My father did not smile. Or perhaps he did smile, a little, once in a very great while. If his mouth did begin to curve I would feel instant contentment, but the sparky brilliance his eyes gave off awakened only my terror. I would never be that smart, no matter how much I studied or learned. I would always be the gullible little boy, or the deluded lad who would never know how to manage the family business and would never have his papa’s brains. That astute gaze, that smile hinting such cleverness — I search in my children’s faces, but I never see my father’s expressions there. London? Perhaps, if only she hadn’t gotten mired in Ahmad’s lies.
Whenever I think of that whole affair I feel so angry that I almost can’t breathe. When Mayya discovered they were talking, she smashed London’s mobile, locked her in her room, and slapped her as she had never slapped anyone before. After, she remained on high alert, ready to detect the slightest vibration in the air. But stubborn London insisted on her love. Why does it still pain me so much? After all, it is over, isn’t it? Does it hurt because I gave in to her, allowing the two of them to sign a marriage contract? Or because I didn’t support her, didn’t stand up for her love, from the very beginning? Or because I scolded her for choosing him, but only after it went bad? Am I hurting because he harmed her? Or is it because Mayya never knew love and so she did not know, when London fell in love, how to deal with her daughter?
Didn’t you at least have some notion of what love is, Mayya? Didn’t you feel something of what I went through as I paced around your family home like a pilgrim circles the Kaaba, once, twice, seven times?
How could the house ever be spacious enough to hold all of my passion? How did its single balcony bear up under me, as I stood there alone, weighted down by so much love, without collapsing onto the dirt street or fragmenting, to be carried off by the breezes into God’s heavens? How did the small room bear the tons of clouds I kept stored away in there, simply so that I could walk across them? How did the walls stay still and unshakeable, never once quaking with the torment of my unbearable joy?

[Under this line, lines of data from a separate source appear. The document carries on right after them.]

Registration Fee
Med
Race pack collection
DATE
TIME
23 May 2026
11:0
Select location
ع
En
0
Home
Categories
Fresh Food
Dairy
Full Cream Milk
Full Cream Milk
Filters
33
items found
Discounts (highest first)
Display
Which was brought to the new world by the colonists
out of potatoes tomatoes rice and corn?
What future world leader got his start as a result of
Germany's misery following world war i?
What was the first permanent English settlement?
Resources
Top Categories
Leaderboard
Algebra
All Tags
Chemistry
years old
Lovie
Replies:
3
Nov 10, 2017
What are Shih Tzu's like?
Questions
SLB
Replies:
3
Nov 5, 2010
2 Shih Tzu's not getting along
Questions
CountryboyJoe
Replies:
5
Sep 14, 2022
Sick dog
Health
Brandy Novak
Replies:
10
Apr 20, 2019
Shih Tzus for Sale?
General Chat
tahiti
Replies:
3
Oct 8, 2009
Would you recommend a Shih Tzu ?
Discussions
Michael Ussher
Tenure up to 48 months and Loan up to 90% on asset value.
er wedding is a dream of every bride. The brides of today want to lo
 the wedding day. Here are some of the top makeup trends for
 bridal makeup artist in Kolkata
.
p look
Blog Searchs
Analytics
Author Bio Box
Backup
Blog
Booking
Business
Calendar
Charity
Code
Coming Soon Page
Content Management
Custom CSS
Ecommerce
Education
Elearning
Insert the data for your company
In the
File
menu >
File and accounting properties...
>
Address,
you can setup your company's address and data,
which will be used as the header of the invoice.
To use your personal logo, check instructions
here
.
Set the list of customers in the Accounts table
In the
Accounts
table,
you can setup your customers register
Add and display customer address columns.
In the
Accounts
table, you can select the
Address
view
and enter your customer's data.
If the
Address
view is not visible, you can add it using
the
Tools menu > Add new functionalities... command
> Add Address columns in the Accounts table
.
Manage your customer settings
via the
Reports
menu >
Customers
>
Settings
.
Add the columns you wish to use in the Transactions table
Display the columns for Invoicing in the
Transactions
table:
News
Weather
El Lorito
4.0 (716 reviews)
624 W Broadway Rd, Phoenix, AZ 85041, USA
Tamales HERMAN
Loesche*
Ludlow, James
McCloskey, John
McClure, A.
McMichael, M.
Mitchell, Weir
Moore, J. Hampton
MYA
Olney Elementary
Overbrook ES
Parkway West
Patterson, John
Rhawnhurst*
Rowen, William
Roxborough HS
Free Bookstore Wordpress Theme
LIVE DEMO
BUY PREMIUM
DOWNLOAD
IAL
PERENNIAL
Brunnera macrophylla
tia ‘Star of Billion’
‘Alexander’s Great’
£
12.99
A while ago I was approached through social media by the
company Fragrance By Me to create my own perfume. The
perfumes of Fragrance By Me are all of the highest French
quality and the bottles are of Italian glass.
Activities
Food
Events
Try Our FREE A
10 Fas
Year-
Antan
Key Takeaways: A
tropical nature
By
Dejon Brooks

But everything remained in its place even if I had no place. The doors did not fly off their hinges even if my cast down body was riddled with the live bullets of desperate love. The windows did not shatter, though my wings beat hard against the glass, strong enough to soar from the front window to the furthest speck on the horizon. The house was roomy enough to hold me, to contain the scream of desire that echoed inside me.